> [Your task]
Which lines in the records below contain the word "струны"? Report each of them.

> [Provided records]
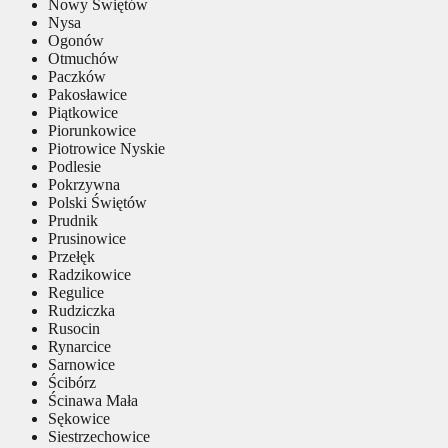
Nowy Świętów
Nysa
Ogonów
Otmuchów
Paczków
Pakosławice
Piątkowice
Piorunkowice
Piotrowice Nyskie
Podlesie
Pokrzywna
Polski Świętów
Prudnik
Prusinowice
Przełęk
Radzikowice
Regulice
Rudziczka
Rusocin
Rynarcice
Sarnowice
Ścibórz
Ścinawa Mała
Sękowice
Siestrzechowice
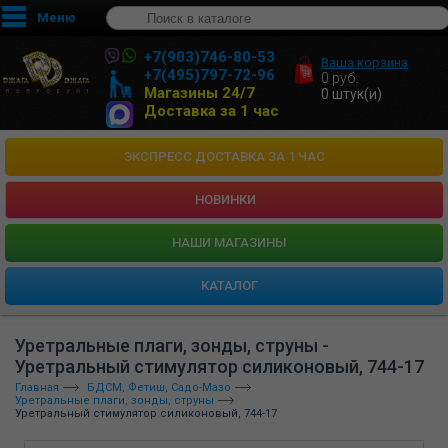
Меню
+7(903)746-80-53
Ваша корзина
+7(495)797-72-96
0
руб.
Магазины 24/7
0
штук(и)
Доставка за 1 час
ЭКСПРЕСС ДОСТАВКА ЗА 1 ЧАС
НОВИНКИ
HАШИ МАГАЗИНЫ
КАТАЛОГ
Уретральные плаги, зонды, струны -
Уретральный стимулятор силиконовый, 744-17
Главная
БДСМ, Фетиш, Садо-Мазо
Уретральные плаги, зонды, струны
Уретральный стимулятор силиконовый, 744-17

--

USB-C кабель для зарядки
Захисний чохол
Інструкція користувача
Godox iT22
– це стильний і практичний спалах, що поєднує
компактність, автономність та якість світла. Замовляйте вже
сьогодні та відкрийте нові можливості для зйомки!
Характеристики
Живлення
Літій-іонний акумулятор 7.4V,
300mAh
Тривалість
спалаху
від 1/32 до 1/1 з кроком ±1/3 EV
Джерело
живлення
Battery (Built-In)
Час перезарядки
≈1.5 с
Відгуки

--

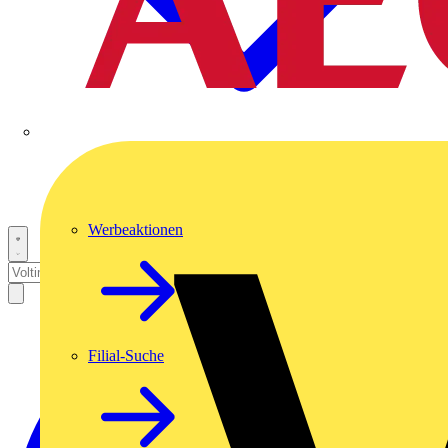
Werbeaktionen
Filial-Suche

> [Answer box]
Уретральные плаги, зонды, струны -
Уретральные плаги, зонды, струны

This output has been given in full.